I've been sent back in time six years. I've stood in front of people and shared how it felt that day. Sometimes I can remember exact details, sometimes I can feel the exact same way I did and other times I've blocked it out.

Yesterday, my doctor and I discussed my labs. In June, my T-cell count was 698. Dr. K expressed concern that I had contracted Hepatitis C. In August, tests were run and it was discovered that I don't have HepC; however my T-cells have dropped to 480.

My mind flashes back to a hospital visit where Dr. V stormed in my hospital room after I had been there for three days and wanted to quarantine me for tuberculosis. Once it was determined that I didn't have it, he insisted I be put on medication. I was to take Kaletra and Combivir twice a day. Three Kaletras and two Combivir's if I remember correctly... that's ten pills a day folks. Each time I swallowed a pill, I was reminded of what I almost did to my child, of what I did to my family, of that night, of what a low point I had reached in my life when I made the decision to sleep with him... I was reminded and drowned in sorrow each and every time.

And don't misunderstand, I've never liked swallowing pills. I don't like being reminded of illness or sickness or putting my health at the stake of a bunch of chemicals in a tablet form. Hell, who does? And the bigger they are, the more I abhor it, the more it makes my sorrow grow. It's just a constant reminder that something's not right, that I'm not complete and I need this pill to survive.

Anyway, he's ordered more blood work in 12 weeks.

Now please understand this, I have a significant way of praying over situations and once I'm passed my anger/pity party/f*** the world phase I will resume to that state.

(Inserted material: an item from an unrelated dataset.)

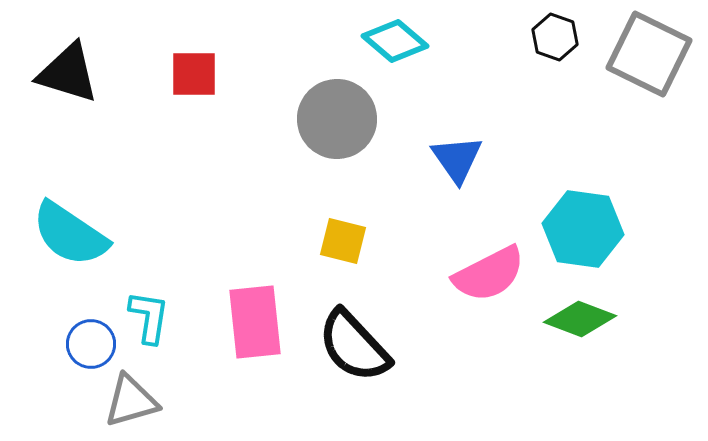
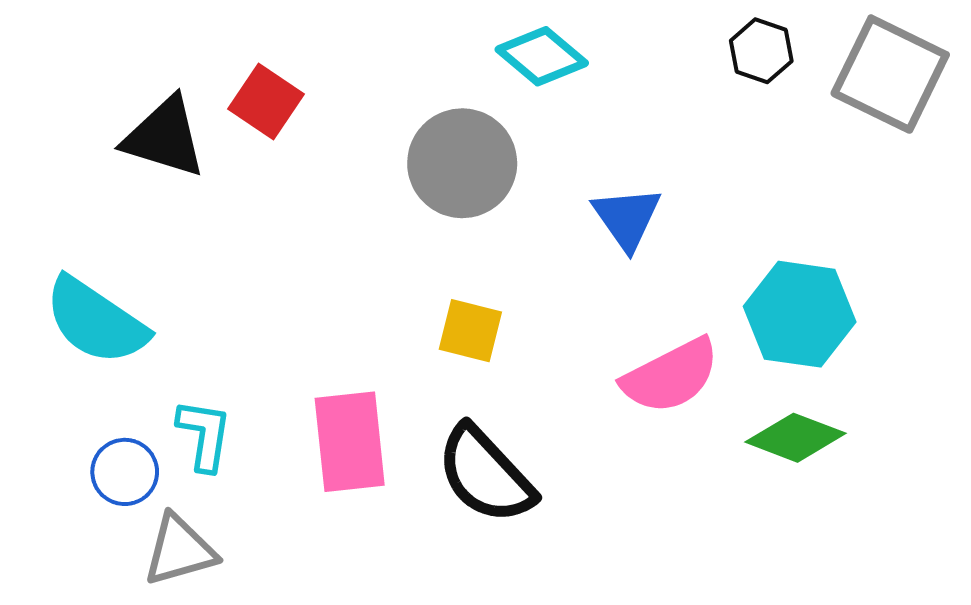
black triangle: (68, 73) -> (164, 137), moved
red square: (194, 74) -> (266, 102), turned 34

Right now. I'm mad. I'm sad. And dammit, I'm letting my wall down. When you have people around you all the time telling you how strong you are, how you inspire them and how people need to hear your story over and over again, you begin to create this bubble around yourself. Not an untouchable bubble but one where you get so caught up in helping everyone else, you forget to know how to deal with issues of your own. The people one would think that I'd reach out to, I don't want to. I don't want to be asked a lot of questions, I simply want to cry and borrow a shoulder for a minute. That's all. I want someone to hug ME and tell ME that everything is going to be alright. I want it to be ok to be this "powerful", "inspirational", "empowering" person that everyone sees to be allowed to be afraid, uncomfortable and weak right now. Just temporarily. Give me that.

I know I'm going to be ok, God's got too much work for me to do to NOT be ok. But I'm simply not feeling it right now and I want to be allowed that. So I'm in my funk, I'm in my quiet mode and I'm ok with it.